(The views and opinions expressed in this article are those of the attributed sources and do not necessarily reflect the position of Rigzone or the author.)
Last month the U.S. Census Bureau published results from the 2020 Census. The latest constitutionally mandated decennial count reveals that, as of April 1, 2020, the U.S. resident population was 331,449,281 – a 7.4% increase from the 2010 figure. Resident population data for the 50 states are used to apportion the 435 seats in the U.S. House of Representatives, with some growing states gaining seats in Congress and some states with declining populations losing seats. The Census Bureau pointed out that:
- Texas will be the only state to gain two seats in Congress
- Five states – Colorado, Florida, Montana, North Carolina, and Oregon – will each pick up one seat.

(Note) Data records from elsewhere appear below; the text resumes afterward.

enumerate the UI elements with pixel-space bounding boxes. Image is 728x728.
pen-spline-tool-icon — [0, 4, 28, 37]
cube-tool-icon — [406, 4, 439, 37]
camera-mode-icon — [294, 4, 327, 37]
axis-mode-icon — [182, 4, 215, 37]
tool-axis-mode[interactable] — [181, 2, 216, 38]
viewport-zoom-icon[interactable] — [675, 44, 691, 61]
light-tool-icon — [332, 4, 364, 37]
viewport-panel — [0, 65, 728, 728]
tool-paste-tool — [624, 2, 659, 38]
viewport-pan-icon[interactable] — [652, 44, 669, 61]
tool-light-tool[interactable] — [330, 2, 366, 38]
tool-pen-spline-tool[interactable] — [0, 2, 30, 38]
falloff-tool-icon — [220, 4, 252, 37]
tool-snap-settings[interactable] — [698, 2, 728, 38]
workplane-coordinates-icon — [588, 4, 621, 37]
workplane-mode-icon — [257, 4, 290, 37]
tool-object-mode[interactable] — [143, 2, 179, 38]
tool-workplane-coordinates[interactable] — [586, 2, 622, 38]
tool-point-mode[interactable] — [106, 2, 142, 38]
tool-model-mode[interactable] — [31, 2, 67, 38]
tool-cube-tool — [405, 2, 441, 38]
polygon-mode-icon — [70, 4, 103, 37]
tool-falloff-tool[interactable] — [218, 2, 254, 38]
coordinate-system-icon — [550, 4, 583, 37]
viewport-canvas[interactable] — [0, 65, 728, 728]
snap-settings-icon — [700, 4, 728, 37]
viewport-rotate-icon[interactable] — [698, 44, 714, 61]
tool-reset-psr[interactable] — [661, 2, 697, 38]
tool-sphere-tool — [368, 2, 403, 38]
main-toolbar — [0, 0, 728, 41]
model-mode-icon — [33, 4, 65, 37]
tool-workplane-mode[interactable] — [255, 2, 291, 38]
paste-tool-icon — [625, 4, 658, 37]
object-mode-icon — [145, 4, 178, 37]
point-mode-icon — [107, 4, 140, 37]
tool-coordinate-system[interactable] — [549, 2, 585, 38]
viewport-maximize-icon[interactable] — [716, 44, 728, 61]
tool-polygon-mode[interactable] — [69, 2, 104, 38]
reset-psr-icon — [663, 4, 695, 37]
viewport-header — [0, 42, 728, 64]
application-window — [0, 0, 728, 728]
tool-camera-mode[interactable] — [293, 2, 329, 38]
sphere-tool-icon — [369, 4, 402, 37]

- Seven states – California, Illinois, Michigan, New York, Ohio, Pennsylvania, and West Virginia – will each lose a seat.
- The number of seats in each of the remaining states will stay the same.
The Census Bureau noted the new 435-seat configuration of the U.S. House will take effect when the 118th Congress convenes in January 2023. In the meantime, individual states will re-draw congressional district boundaries in the redistricting process. Who controls redistricting in individual states varies – state legislatures oversee it in 26 states, with various commissions taking on the responsibility elsewhere, according to the Loyola Law School-hosted All About Redistricting website.
As the bulleted list above suggests, redistricting will help Texas – typically a reliably “red” state that leans Republican in elections. Moreover, it will cost large “blue,” Democratic strongholds such as California, New York, and Illinois.
Also last month, the Biden administration proposed removing U.S. tax code provisions that allow oil and gas companies to “deduct drilling costs early in a project’s life cycle and are able to carry forward losses for several years,” Bloomberg reported. Oil and gas players are paying close attention to debate surrounding the Biden tax proposal, coupled with the impact of redistricting, according to one of Rigzone’s regular prognosticators. Read on for his perspective, along with other insights, in this preview of what to watch this week in the oil and gas markets.
Michael Osina, Partner-in-Charge, Energy – Tax, Grant Thornton LLP: The Biden tax plan accompanied by the new census redistricting will be interesting to watch in the near future. The overall Biden administration has the oil and gas industry square in its crosshairs, likely targeting several longstanding tax incentives for the fossil fuel industry. However, at first glance, the new census redistricting seems to provide another blow to the Democrats’ plans as it appears that red-leaning states will gain representatives and blue-leaning states will lose representatives.
Tom McNulty, Houston-based Principal and Energy Practice leader with Valuescope, Inc.: More and more large energy companies will announce climate transition strategies and other plans to become “net zero carbon” businesses. The buy-side will continue to be skeptical, and it will be wrong. The vast capital capabilities combined with the deep technical skills that big energy companies possess means that they will ultimately have the biggest possible ESG (Environmental, Social, and corporate Governance) and sustainability impacts going forward.
Mark Le Dain, vice president of strategy with the oil and gas data firm Validere: Quarters have been fantastic with a couple more to come in. In particular the Canadian names are showing massive free cash flow profiles in this environment. Historical offtake constraints for the Canadians created lower declines, making it easier to maintain production levels during the 2020 crash, even with limited investment. Low-decline assets such as oil sands further support this. These companies now still have great production levels to take advantage of this new pricing environment.